Hundreds of armored trucks the U.S. military donated to Kurdish forces are finally reaching the front line as the Peshmerga fight Islamic State (ISIS) militants for control of Mosul in northwestern Iraq.
Peshmerga forces are set to receive a brigade’s worth of vehicles and equipment to bolster their ongoing fight with ISIS. The gear includes mine-resistant, ambush-protected (MRAP) vehicles the U.S. military has stored since formally exiting Iraq in 2011, according to Army Maj. Gen. Richard Clarke, commander of U.S. ground forces in Iraq for Operation Inherent Resolve.
“That equipment is moving up,” Clarke told reporters Tuesday during a live teleconference from Baghdad. It is “specifically designated for the two Peshmerga brigades that we agreed to train as part of our strategy…That equipment is arriving now and we will be equipping those brigades in the future.”
The U.S. government donated around 250 excess MRAPs to the Iraqi military in 2015, at least 25 of which were supposed to go to Kurdish forces. Those vehicles were reported delivered to the Iraqi security forces in early 2015.
Equipping Iraqi and Kurdish forces to fight ISIS is a major element of U.S. and international contribution to the regional struggle that includes Syria, its beleaguered Assad regime and its Russian backers. A spokesman for the U.S.-led Operation Inherent Resolve last year said $2.3 billion has been laid out to equip forces fighting ISIS, of which $1.6 billion is U.S. dollars.
That bill represents at least 400 MRAPs and armored Humvees, 2,000 AT-4 anti-tank rockets, 10,000 M-16 rifles, 5,000 sets of body armor, millions of rounds of ammunition and 450 metal detectors, among other items, the spokesman said.
Clarke is the outgoing commander of U.S. ground forces in Iraq and will return stateside in a couple weeks after an eight-month deployment to Baghdad. His soldiers are in charge of training, equipping and advising Iraqi security forces in their fight against ISIS, ISIL or Daesh.
U.S. soldiers also coordinate airstrikes in direct support of Iraqi government forces. The core group of U.S. troops in Iraq, at least for the past nine months, has been about 400 paratroopers from the 82nd Airborne Division. They will be replaced soon by a contingent from the 101st Airborne Division, which already has some forces in Baghdad, Clarke said.
“Over the last nine months, we have seen Iraqi security forces have significant successes and we’ve seen noticeable progress that will lead to the eventual defeat of Daesh,” Clarke said. “The enemy are under simultaneous pressure here in Iraq as well as in Syria.”

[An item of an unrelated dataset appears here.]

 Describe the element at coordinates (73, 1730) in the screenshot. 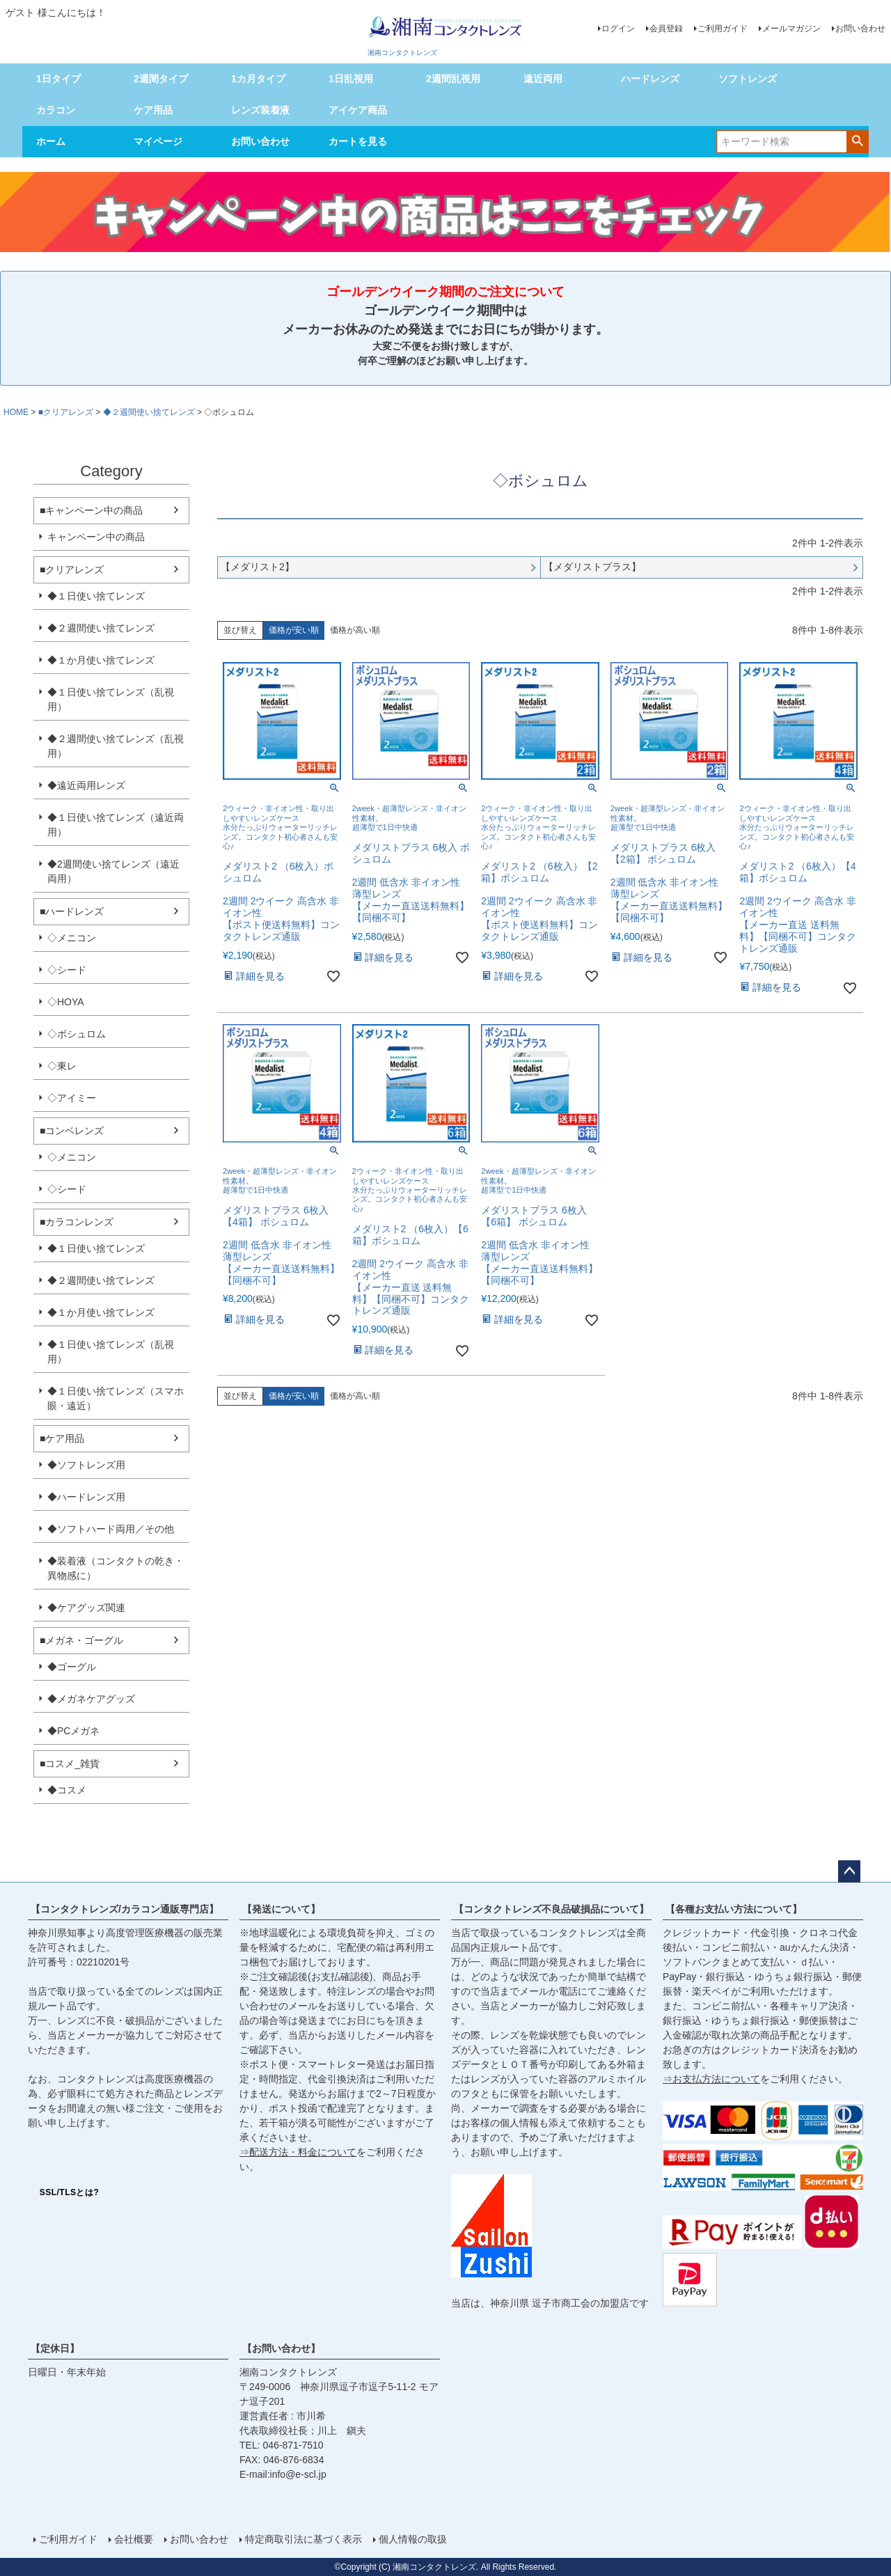

I see `◆PCメガネ` at that location.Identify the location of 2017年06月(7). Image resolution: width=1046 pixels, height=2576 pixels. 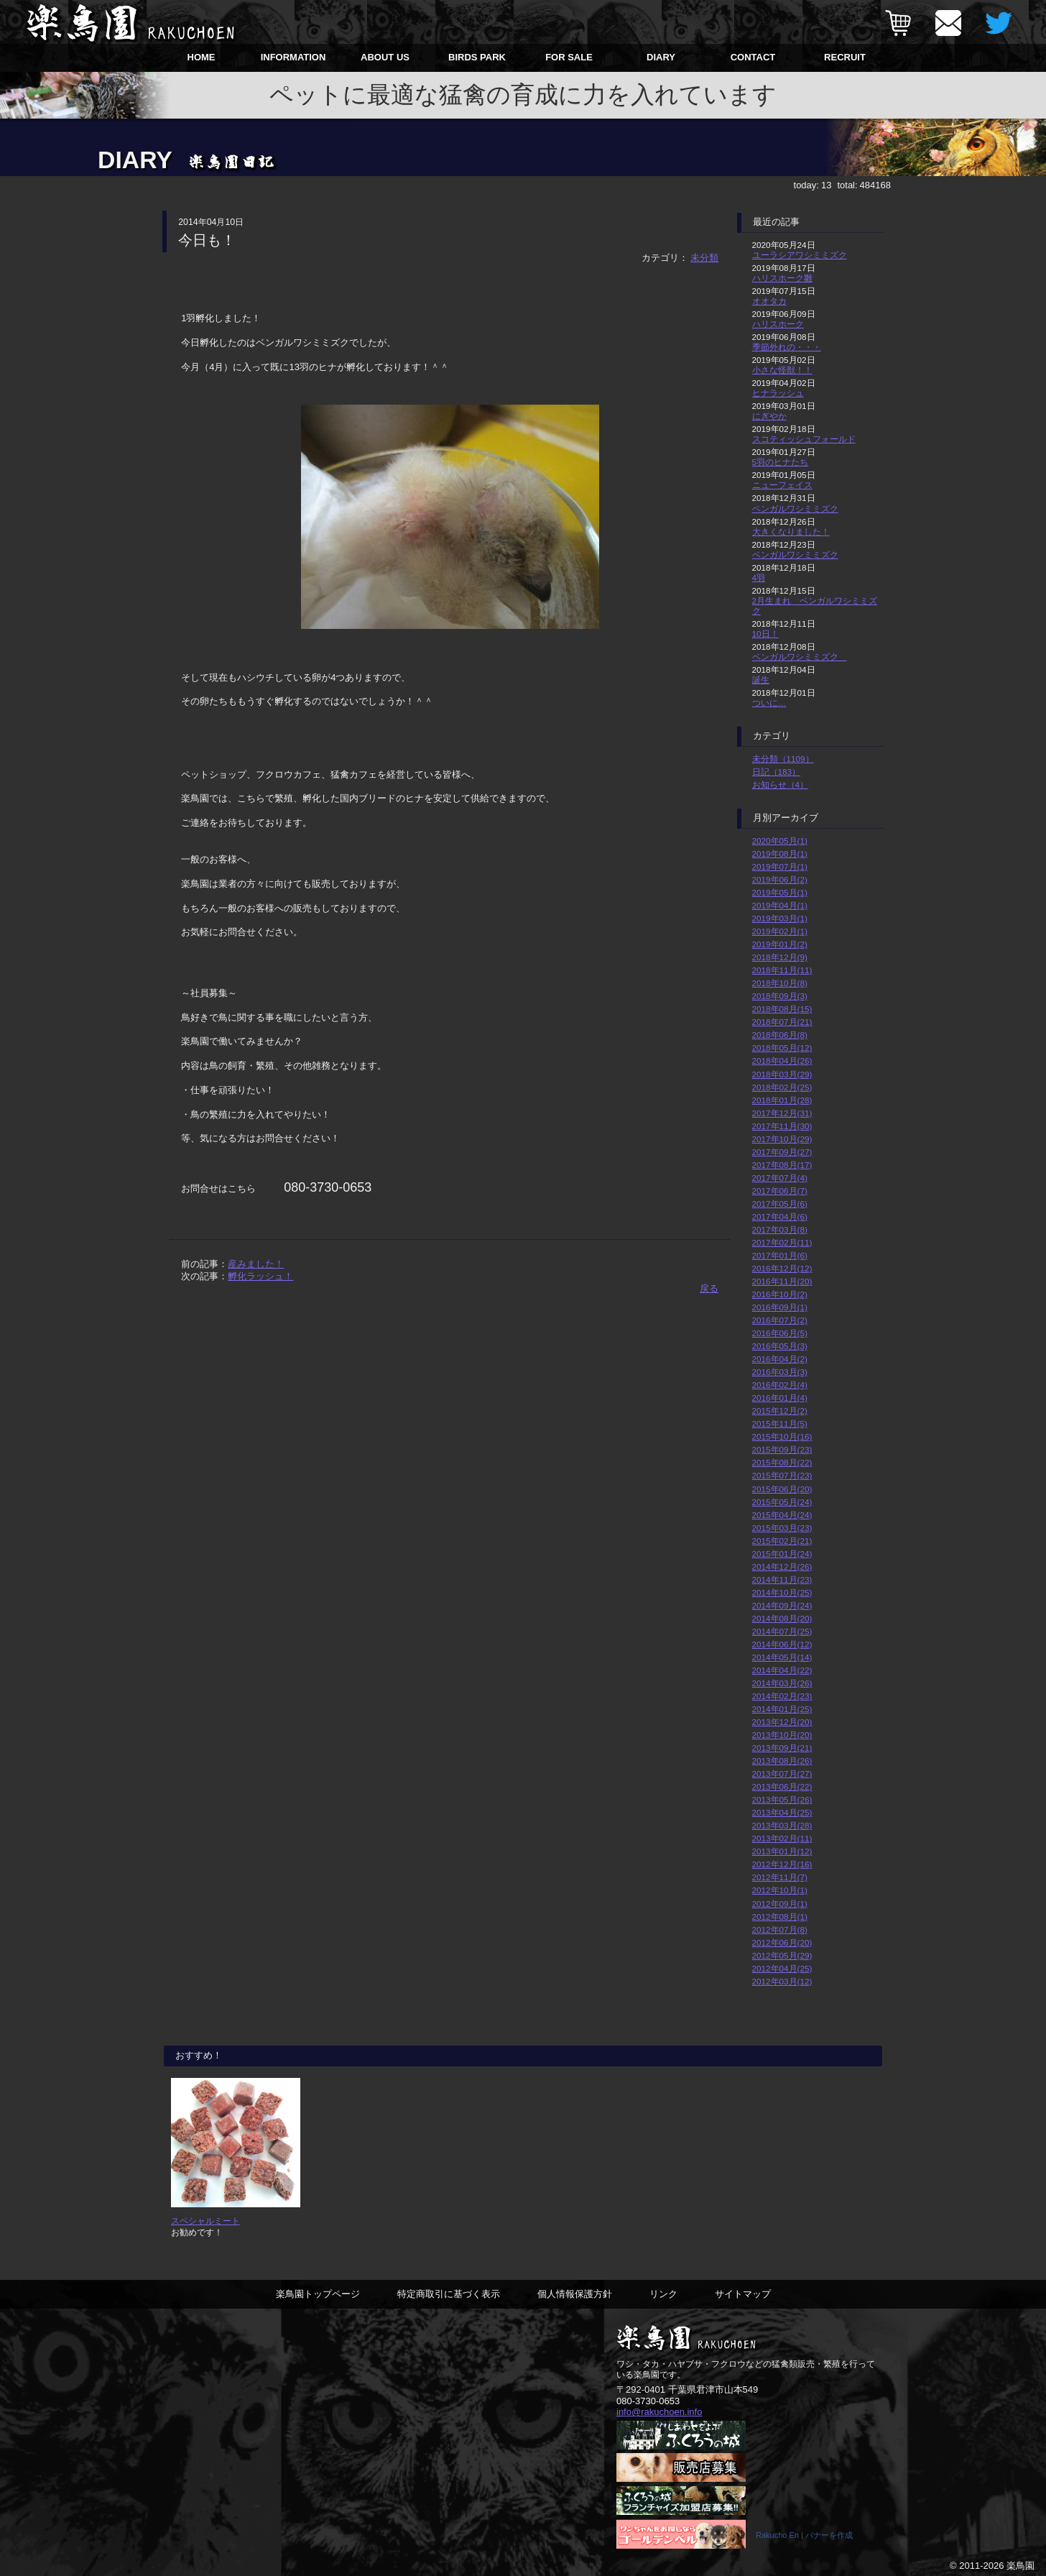
(779, 1190).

Iraqi and Kurdish Peshmerga forces have pushed ISIS fighters from Sinjar, Ramadi and other cities. U.S.-backed forces also have been able to repel organized offensives by concentrated ISIS forces in and around Mosul, he said. The Iraqi security forces have not ceded ground to ISIS since losing Ramadi in May 2015.
U.S. troops have trained over 16,000 Iraqi security force personnel and another 4,000 Peshmerga and provided them with advanced weapons including Humvees and mine-clearing rollers. Another 2,000 local and national police have been trained with another 1,000 officers in the pipeline, Clarke said.
In support of those forces, U.S. unmanned aircraft have flown more than 20,000 hours of intelligence, surveillance and reconnaissance (ISR) sorties, Clarke said.
“This ISR has enabled about 4,000 Iraqi-approved airstrikes that have been done in direct support of Iraqi security forces by providing direct assistance to those in the fight,” he said.